El ABC del nuevo etiquetado nutrimental


Como parte de la Estrategia Nacional para la Prevención y el Control del Sobrepeso, la Obesidad y la Diabetes, el pasado 15 de abril del 2014 se publicó en el Diario Oficial de la Federación (DOF) una nueva disposición en el etiquetado de alimentos y bebidas no alcohólicas.

A partir del 30 de junio del presente dichos productos como refrescos, pastelillos, botanas, bebidas azucaradas, confitería, deberán presentar un etiquetado frontal donde deberán detallar su aporte nutrimental por la totalidad del contenido en el envase con el fin de permitir a los consumidores hacer una mejor elección de los productos que compran.

La declaración nutrimental frontal tiene la obligación de señalar:
  • Grasa saturada
  • Otras grasas
  • Azúcares totales
  • Sodio
  • Energía



Suena bien, ¿no? Y sí aunque hay un "pero". De acuerdo a un estudio que realizó el Instituto Nacional de Salud Pública (INSP), solamente 1.8% de los estudiantes de nutrición pudo interpretar las etiquetas GDA. El etiquetado GDA (Guideline Daily Amount), es utilizado en distintos países, centra su información en las calorías contenidas en el producto y no es nada fácil de entender. Indica la cantidad de calorías, y determinados nutrimentos (grasas, sodio y azúcares) que aporta una porción de alimento o bebida con respecto a las “necesidades diarias”, y ¿quién determina esas “necesidades diarias”?, ahí la controversia de esta nueva medida.

Lo que se debe, lo que se puede y lo que "dicen" se debe- puede.

Energía
Basado en una recomendación diaria de 2000 kcal.

Grasa Saturada
  • La Asociación Americana del Corazón sugiere que el consumo de grasa saturada sea menor al 7% del total de tu ingesta calórica.
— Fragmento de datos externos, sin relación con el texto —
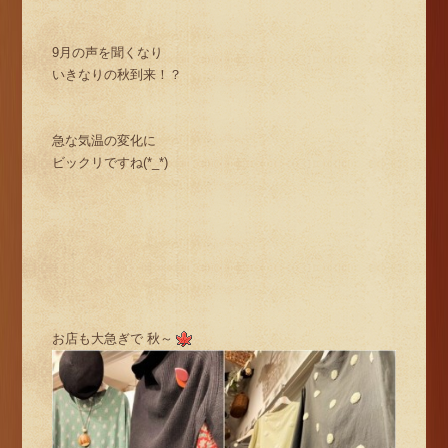
9月の声を聞くなり
いきなりの秋到来！？
急な気温の変化に
ビックリですね(*_*)
お店も大急ぎで 秋～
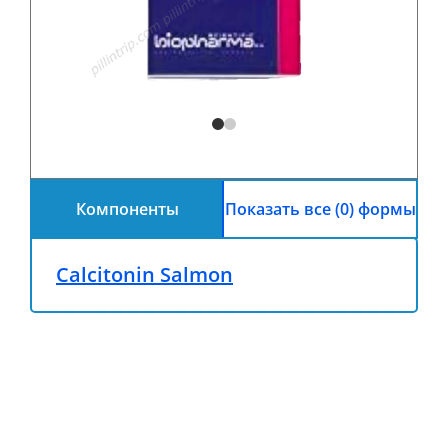
Компоненты
Показать все (0) формы
Calcitonin Salmon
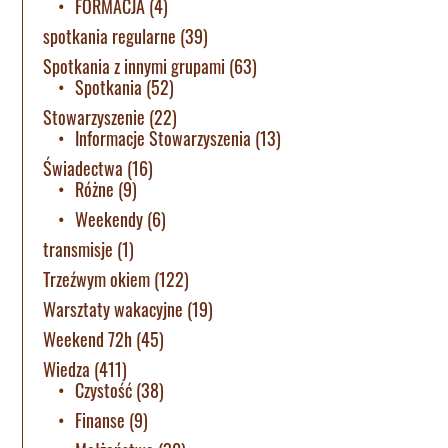
FORMACJA
(4)
spotkania regularne
(39)
Spotkania z innymi grupami
(63)
Spotkania
(52)
Stowarzyszenie
(22)
Informacje Stowarzyszenia
(13)
Świadectwa
(16)
Różne
(9)
Weekendy
(6)
transmisje
(1)
Trzeźwym okiem
(122)
Warsztaty wakacyjne
(19)
Weekend 72h
(45)
Wiedza
(411)
Czystość
(38)
Finanse
(9)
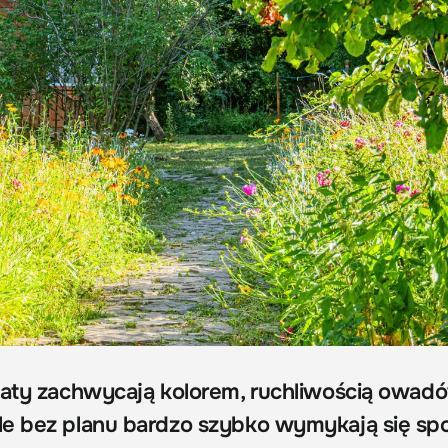
baty zachwycają kolorem, ruchliwością owadó
le bez planu bardzo szybko wymykają się sp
Tomando como referencia 2000 kcal. la recomendación sería de 140 kcal.
  • Valor de referencia en el nuevo etiquetado: 200 kcal.

Otras grasas*
  • Recomendación: del 20 al 30% del total de las calorías que consumes en un día. Este rubro sí coincide con el valor de referencia en el nuevo etiquetado que es de 400 kcal.
* Se entenderá como otras grasas a la diferencia obtenida de las grasas totales menos las grasas saturadas.

Azúcares totales
  • Recomendado por la Organización Mundial de la Salud (OMS): No más de 25 g (5 cucharadas cafeteras).
  • Máximo sugerido por la OMS: 50 g (10 cucharadas cafeteras).
  • Valor de referencia en el nuevo etiquetado: 90 g (no es un dedazo, leíste bien. Noventa gramos). Este rubro no coincide con las recomendaciones internacionales.
Sodio
  • Necesidad fisiológica: 500 mg.
  • Máximo tolerable en personas sanas: 2,300 mg.
  • Máximo tolerable en personas con hipertensión: 1,500 mg
  • Valor de referencia en el nuevo etiquetado: 2,000 mg
Quedan exentos del nuevo etiquetado:
Alimentos y bebidas no alcohólicas donde cada uno de los nutrimentos por porción representen un aporte energético igual o menor a 1% de los nutrimentos diarios, agua para consumo humano, alimentos para lactantes y niños de corta edad, chicles y pastillas para el aliento sin azúcar, harinas con excepción de las preparadas, hierbas, especias, condimentos o mezcla de ellas, café, infusiones de hierbas, tés sin azúcar, vinagres fermentados, productos con propósito de servir de regalo o artículo decorativo y los productos de venta a granel.

Ojalá esta medida se refleje positivamente en la Encuesta Nacional de Salud y Nutrición 2018 (ENSANUT 2018), mientras tanto, no olvides llevar tu calculadora cuando vayas al supermercado.

Recuerda que “Somos lo que comemos vs. lo que gastamos”.